AI-enabled wearables help detect medication errors | TechTarget
University of Washington researchers have developed an AI-enabled handheld camera designed to automatically detect potential clinical medication errors before medication is administered. Npj Digital Medicine study.
Drug-related errors — such as syringe and vial swap errors — are a significant driver of preventable patient injury, particularly in operating rooms, intensive care units and emergency rooms. The research team emphasized that drug administration errors are the most common serious events in anesthesia.
These errors often occur during intravenous injections. Before giving the medicine to the patient, the nurses must transfer it from the vial to the syringe. The researchers stressed that about a fifth of errors are related to substitution, where the syringe is labeled incorrectly or the wrong vial is selected. A similar number of errors occur when a medication is correctly prescribed, but incorrectly prescribed.
Safeguards — including barcode systems that read and verify vial contents — are in place, but these devices add an extra step to the physician’s work, making it possible for a provider to forget to check the barcode system. during high pressure stress.
To solve this, the researchers sought to create a device that could seamlessly integrate to prevent medication errors. They started by building a deep learning system that can identify drug labels on syringes and vials during drug preparation events. Then, this method was combined with a GoPro camera in order to create a real-time warning system for possible medication errors.
The system was trained using 4K video data across 2 hospitals, 17 operating rooms and 13 anesthesiology providers over a period of 55 days. syringes and vials of different medicines, which were later written to help the algorithm learn to recognize them in videos and images.
Training the model presented a unique challenge, as lighting and settings varied across operating rooms. Additionally, the system must be able to identify the contents of the vial or syringe may not be clearly displayed on the camera.
“It was very difficult, because someone was there [operating room] it’s holding a syringe and a vial, and you can’t see any of those things in detail. Some letters (on syringe and vial) are covered by hands. And the hands moved quickly. They are the ones who do the work.

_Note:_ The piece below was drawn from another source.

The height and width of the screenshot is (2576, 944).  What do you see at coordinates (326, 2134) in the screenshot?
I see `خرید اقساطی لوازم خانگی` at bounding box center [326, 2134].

They’re not posing for the camera,” explained Shyam Gollakota, Ph.D., co-author of the paper and a professor at the University of Washington’s Paul G. Allen School of Computer Science & Engineering, in a press release.

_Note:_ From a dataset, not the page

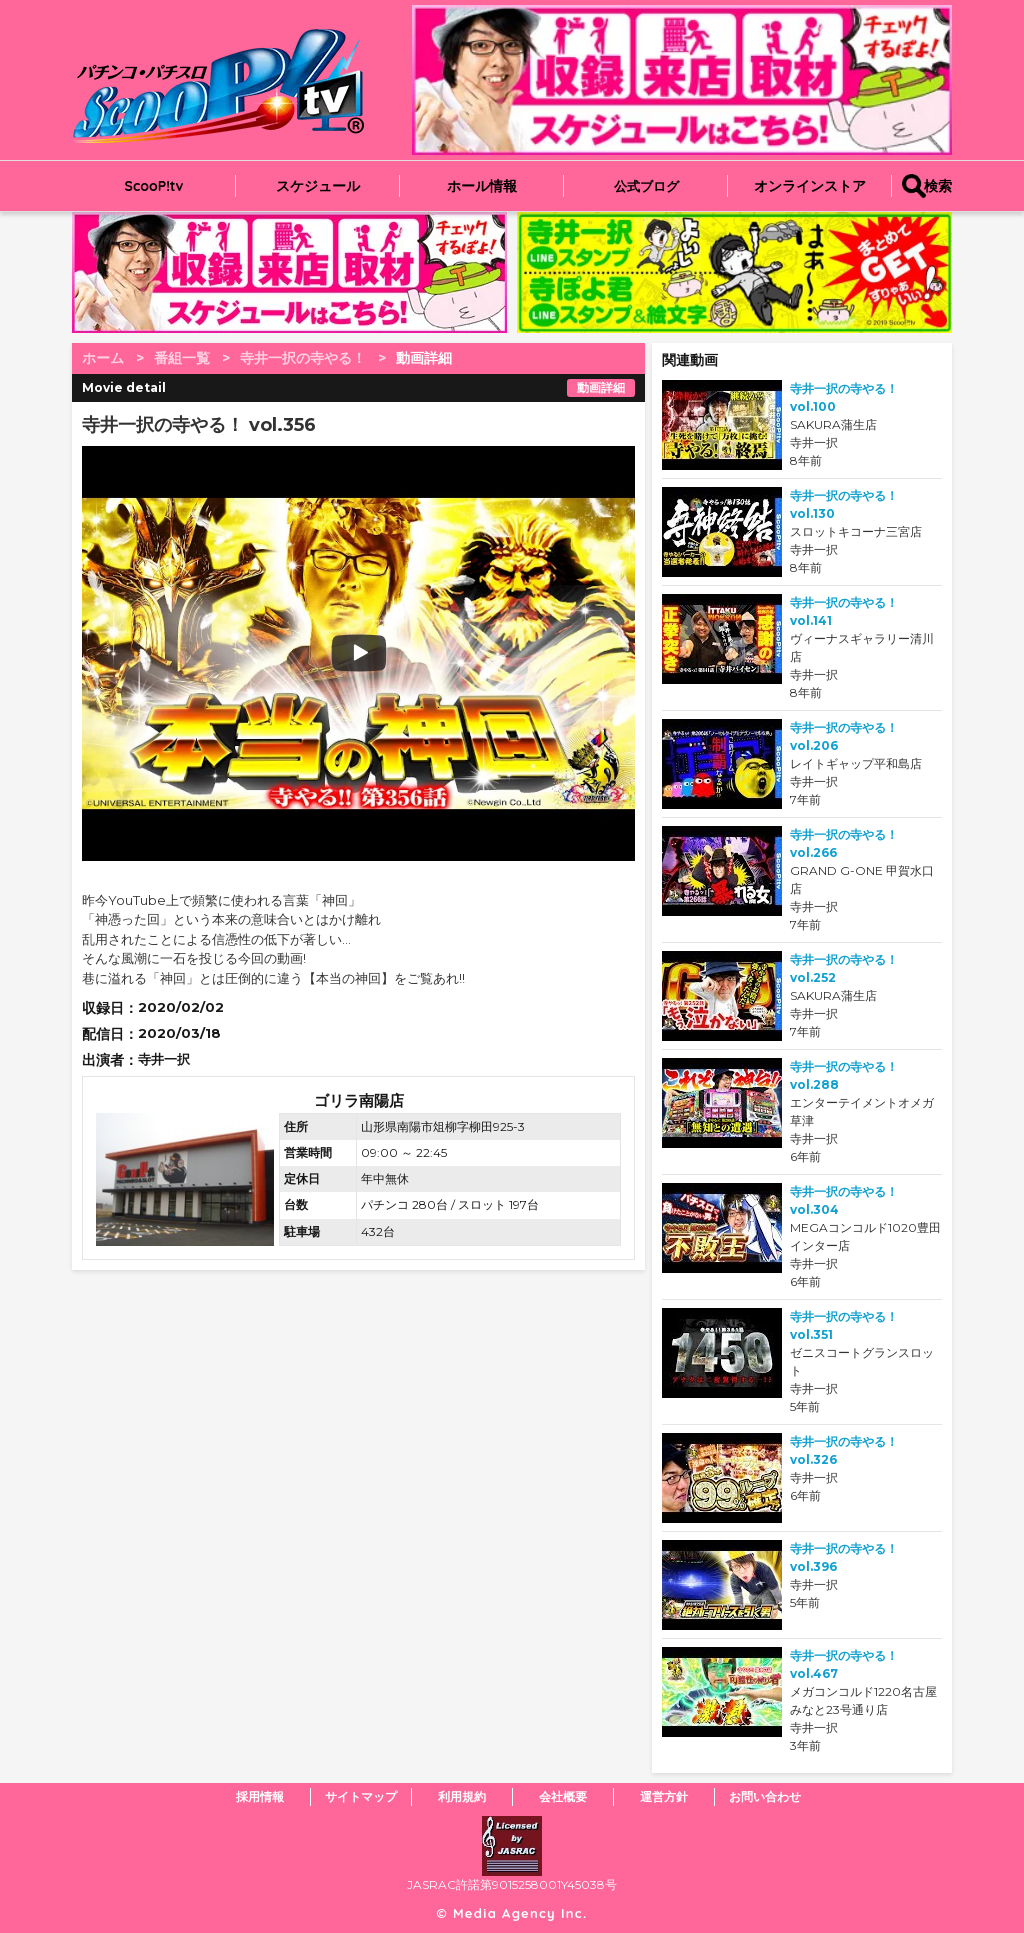  I want to click on 会社概要, so click(563, 1796).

Instead of reading the words on the bottles directly, the app looks at other visual details, such as the print size of the label, the size and shape of each vial or syringe and the color of the vial cap. The model is also able to distinguish between front-end drugs and ignore back-end ones.
After training, the algorithm was tested on 418 drug inhalation videos during normal care. The model achieved 99.6% sensitivity and 98.8% specificity in detecting vial exchange errors.

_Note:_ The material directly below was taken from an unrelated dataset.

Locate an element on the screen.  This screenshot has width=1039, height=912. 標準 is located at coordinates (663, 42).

The research team concluded that these results demonstrate the potential of a handheld camera to reduce medication errors and promote patient safety.
“The idea of being able to help patients in real time or prevent a medication error before it happens is very powerful,” said Kelly Michaelsen, MD, Ph.D, co-author and assistant professor of anesthesiology and medicine. pain. University of Washington School of Medicine. “One can hope for 100% efficiency but even humans cannot achieve that. In a survey of over 100 anesthetists, most wanted the system to be more than 95% accurate, which is a goal we have achieved.”
Shania Kennedy has been reporting on health IT and analytics since 2022.